Male participants with a high genetic risk for schizophrenia who reported using marijuana before age 16 had less thickness of the layers of the cerebral cortex than non-users.
Cortical thickness indicates "how 'bushy' the cells are, how many branches they have, how good they might be at processing information," said senior author Dr. Tomas Paus of the Rotman Research Institute in Toronto.
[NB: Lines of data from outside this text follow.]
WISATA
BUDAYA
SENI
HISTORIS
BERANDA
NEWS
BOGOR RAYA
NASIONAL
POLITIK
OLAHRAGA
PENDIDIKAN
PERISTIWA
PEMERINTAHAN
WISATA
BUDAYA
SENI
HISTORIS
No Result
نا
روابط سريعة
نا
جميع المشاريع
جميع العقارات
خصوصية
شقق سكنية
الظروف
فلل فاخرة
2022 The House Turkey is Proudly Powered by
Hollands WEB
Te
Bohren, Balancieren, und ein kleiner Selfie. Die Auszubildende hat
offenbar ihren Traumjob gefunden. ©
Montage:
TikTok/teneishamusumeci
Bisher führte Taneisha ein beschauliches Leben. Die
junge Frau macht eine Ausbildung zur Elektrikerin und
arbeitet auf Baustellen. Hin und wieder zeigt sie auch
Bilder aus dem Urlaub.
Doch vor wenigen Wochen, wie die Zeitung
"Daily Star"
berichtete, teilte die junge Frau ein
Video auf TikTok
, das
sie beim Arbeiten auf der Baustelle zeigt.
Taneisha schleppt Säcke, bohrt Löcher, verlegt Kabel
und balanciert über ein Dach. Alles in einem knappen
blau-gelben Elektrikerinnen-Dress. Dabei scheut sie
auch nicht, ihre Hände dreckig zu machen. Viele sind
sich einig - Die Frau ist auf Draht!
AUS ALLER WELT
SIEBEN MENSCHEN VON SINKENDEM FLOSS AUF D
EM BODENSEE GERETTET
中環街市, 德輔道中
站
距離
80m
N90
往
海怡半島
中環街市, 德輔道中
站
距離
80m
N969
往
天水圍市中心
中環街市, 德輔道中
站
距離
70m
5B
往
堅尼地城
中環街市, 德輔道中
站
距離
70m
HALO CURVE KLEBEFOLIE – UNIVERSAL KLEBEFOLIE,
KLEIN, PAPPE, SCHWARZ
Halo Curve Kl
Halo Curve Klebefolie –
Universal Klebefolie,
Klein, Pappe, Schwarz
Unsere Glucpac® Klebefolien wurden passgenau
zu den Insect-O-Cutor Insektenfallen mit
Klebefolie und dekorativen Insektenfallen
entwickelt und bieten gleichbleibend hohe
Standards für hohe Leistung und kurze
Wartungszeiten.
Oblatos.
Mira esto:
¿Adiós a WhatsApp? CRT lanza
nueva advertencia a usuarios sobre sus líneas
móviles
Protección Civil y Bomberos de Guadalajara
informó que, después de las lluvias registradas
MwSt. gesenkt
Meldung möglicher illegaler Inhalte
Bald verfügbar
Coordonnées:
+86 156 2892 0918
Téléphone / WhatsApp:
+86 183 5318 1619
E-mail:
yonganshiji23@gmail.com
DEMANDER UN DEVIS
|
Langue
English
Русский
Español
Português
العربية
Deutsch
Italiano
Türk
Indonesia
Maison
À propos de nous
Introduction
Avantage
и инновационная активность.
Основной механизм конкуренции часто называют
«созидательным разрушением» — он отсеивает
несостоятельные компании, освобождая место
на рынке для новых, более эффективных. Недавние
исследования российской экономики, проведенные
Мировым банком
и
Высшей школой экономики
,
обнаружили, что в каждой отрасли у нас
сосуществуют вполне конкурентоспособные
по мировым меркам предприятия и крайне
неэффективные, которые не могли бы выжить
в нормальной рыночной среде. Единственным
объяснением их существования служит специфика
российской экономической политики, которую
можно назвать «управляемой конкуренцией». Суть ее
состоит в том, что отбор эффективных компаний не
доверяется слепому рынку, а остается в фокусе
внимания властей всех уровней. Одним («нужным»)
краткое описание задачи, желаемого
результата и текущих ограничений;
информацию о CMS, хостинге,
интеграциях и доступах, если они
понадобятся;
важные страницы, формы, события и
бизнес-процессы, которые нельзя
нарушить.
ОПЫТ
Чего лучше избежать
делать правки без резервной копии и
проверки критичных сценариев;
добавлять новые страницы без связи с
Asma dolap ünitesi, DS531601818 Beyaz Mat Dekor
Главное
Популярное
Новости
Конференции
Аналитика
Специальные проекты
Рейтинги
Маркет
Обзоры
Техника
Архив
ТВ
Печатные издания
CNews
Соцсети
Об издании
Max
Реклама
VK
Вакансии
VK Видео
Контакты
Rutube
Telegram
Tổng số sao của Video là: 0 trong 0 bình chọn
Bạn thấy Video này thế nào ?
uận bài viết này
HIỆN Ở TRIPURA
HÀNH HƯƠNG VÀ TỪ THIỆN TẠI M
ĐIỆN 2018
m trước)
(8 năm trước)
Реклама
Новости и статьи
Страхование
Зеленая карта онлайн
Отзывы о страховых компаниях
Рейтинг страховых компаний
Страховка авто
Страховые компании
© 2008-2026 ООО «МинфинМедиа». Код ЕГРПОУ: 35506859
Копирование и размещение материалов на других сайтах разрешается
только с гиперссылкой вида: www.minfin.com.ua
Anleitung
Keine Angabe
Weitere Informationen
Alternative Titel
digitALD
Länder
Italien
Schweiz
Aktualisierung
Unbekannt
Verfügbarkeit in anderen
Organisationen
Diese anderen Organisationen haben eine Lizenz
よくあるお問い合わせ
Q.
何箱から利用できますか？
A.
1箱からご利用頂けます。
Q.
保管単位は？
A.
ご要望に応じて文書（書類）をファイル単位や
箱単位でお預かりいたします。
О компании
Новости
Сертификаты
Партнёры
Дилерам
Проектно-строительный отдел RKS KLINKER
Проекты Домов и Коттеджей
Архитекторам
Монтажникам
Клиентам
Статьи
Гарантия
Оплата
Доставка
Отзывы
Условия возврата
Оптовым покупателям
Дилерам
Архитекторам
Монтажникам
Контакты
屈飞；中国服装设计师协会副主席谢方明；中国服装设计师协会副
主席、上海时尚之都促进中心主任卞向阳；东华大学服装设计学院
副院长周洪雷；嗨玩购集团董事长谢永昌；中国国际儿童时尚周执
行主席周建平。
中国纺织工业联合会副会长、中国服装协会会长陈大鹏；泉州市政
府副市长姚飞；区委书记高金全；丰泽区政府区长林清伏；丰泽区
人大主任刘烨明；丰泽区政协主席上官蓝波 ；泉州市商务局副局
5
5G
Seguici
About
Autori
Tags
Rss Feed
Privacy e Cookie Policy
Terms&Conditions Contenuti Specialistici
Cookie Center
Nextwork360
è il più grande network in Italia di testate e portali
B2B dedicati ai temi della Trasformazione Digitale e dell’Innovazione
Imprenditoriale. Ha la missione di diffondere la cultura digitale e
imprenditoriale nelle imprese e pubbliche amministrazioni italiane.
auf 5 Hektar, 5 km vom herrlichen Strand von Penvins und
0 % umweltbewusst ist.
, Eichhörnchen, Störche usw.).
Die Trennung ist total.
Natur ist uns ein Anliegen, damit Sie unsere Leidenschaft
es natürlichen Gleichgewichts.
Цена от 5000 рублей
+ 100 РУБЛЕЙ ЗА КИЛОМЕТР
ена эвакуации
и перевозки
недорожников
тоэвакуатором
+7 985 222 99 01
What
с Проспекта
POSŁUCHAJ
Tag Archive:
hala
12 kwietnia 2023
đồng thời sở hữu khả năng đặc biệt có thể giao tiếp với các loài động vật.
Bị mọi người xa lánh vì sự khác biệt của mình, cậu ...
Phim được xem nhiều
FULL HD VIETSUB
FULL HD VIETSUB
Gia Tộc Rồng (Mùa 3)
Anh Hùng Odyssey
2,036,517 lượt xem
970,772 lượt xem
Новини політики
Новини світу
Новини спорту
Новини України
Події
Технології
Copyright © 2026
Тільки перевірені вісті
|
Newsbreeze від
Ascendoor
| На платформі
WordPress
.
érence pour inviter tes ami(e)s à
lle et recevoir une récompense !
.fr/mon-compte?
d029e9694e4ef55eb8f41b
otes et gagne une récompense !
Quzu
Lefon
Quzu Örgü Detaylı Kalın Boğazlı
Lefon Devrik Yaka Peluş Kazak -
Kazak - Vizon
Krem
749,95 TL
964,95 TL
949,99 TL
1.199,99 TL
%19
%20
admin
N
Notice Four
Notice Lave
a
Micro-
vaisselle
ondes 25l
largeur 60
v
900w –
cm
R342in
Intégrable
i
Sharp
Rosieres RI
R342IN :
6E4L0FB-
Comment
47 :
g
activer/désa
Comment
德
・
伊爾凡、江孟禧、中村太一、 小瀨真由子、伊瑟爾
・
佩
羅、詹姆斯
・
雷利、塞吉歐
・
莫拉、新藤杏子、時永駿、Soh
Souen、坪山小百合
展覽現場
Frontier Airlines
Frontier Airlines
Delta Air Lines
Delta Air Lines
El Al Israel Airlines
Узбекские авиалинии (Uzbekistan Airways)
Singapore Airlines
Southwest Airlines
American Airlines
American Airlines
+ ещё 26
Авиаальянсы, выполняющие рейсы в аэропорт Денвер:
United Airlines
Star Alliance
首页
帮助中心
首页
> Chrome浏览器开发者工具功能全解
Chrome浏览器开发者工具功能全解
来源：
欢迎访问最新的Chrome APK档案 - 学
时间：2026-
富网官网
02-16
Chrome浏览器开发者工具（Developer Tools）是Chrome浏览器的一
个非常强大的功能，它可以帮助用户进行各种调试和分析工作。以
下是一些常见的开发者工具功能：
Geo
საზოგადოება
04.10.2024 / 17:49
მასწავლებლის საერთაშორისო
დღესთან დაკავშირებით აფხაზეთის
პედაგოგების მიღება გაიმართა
But this study did not test thinking ability or other actual clinical changes.
The researchers did not see any links between marijuana use and brain volume in low-risk males nor in low or high-risk females.
For certain men with a predisposition to schizophrenia, however, using cannabis may alter brain development - but this study cannot prove that smoking marijuana causes changes in the brain, the authors wrote.
"Something might be going on in the male brain that may make it a bit more vulnerable," Paus said.
Boys with higher risk were no more likely to use cannabis than those with lower risk, so it's unlikely that they were "self-medicating" with the drug, told Reuters Health by phone.
In general, the results are useful for researchers, but most people should not be concerned by them, he said.
"What they should worry about is if mental illness runs in their family and they started using cannabis early," Paus said. "Also remember we don't know if the differences we see in adolescence get worse, persist, or disappear," he said.
Goldman, who wrote an editorial accompanying the new studies, added in his email, "What this new research shows is that it is also dangerous to make assumptions about causality from correlation."
Young cannabis users turn out differently than others, but were already innately different, either because of genetic factors or early life experience, he said.
"There are so many different ways to look at the brain, we just scratch the surface here," Paus said.